UK's National Crime Agency asked to investigate grooming gangs abusive of girls
16/6/2025 6:12
The British government said
on Sunday it would ask the policing agency that investigates
serious and organised crime to help track down more people
suspected of being involved in grooming gangs that sexually
abused thousands of girls.
The scandal, in which gangs of mostly Pakistani men groomed
and raped young white girls more than a decade ago, returned to
the political agenda this year after U.S. billionaire Elon Musk
criticised the British government.
Under pressure to act, the government said on Sunday
that the National Crime Agency would be asked to find more
people who have escaped prosecution, building on the work of the
police who have reopened over 800 historic cases.
"The vulnerable young girls, who suffered unimaginable abuse
at the hands of groups of adult men, have now grown into brave
women who are rightly demanding justice," Yvette Cooper,
Britain's interior minister, said in a statement.
"Not enough people listened to them then. That was wrong and
unforgivable.
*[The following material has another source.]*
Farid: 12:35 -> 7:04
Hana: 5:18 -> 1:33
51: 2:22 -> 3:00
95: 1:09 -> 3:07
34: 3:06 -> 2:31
We are changing that now."
A new report by Louise Casey, a member of Britain's upper
house of parliament, into the scale and nature of the abuse is
expected to be published on Monday, a government official said.
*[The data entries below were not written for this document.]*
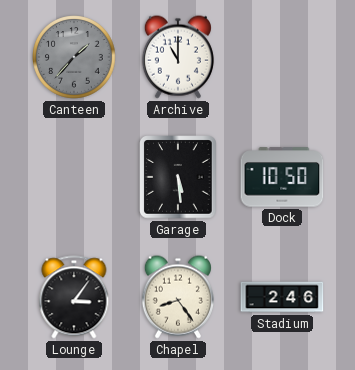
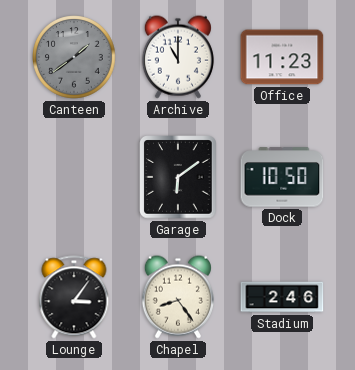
Canteen: 1:37 -> 1:39
Office: none -> 11:23
Garage: 5:29 -> 6:09
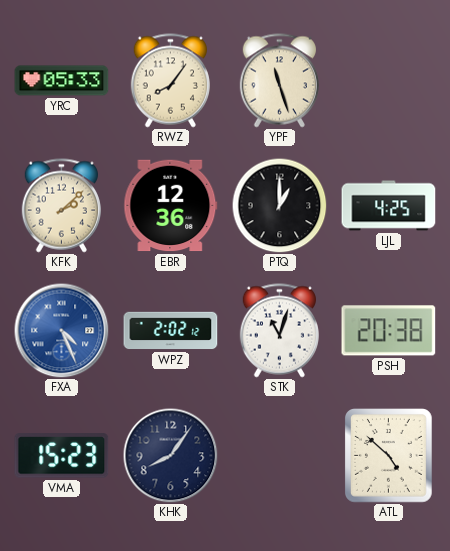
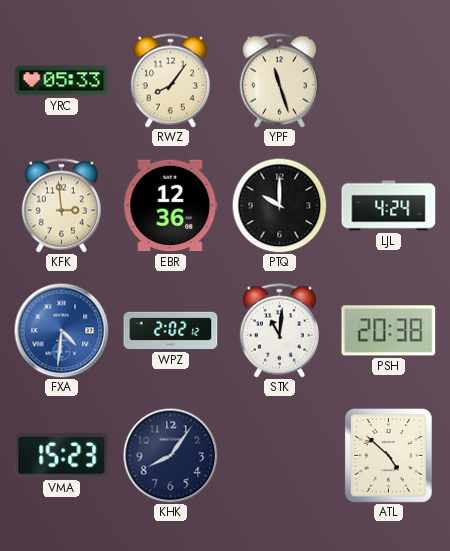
KFK: 2:08 -> 2:59
PTQ: 1:00 -> 10:00
LJL: 4:25 -> 4:24
FXA: 4:26 -> 4:31
STK: 11:03 -> 11:01
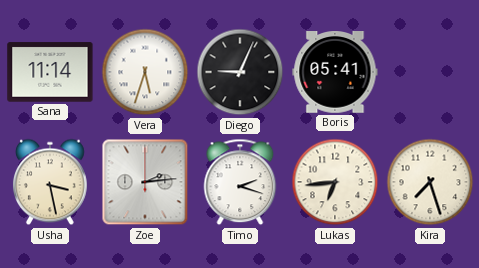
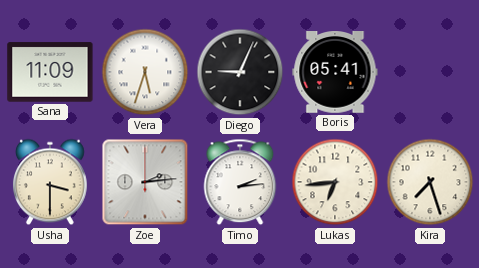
Sana: 11:14 -> 11:09
Usha: 3:28 -> 3:30
Timo: 2:18 -> 2:14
After months of resistance, British Prime Minister Keir
Starmer said over the weekend that he wanted a new national
inquiry into the grooming gangs.
A 2014 inquiry found at least 1,400 children were subjected
to sexual exploitation in Rotherham, northern England, between
1997 and 2013.
That report said the majority of known perpetrators were of
Pakistani heritage and that in some cases local officials and
other agencies had been wary of identifying ethnic origins for
fear of upsetting community cohesion, or being seen as racist.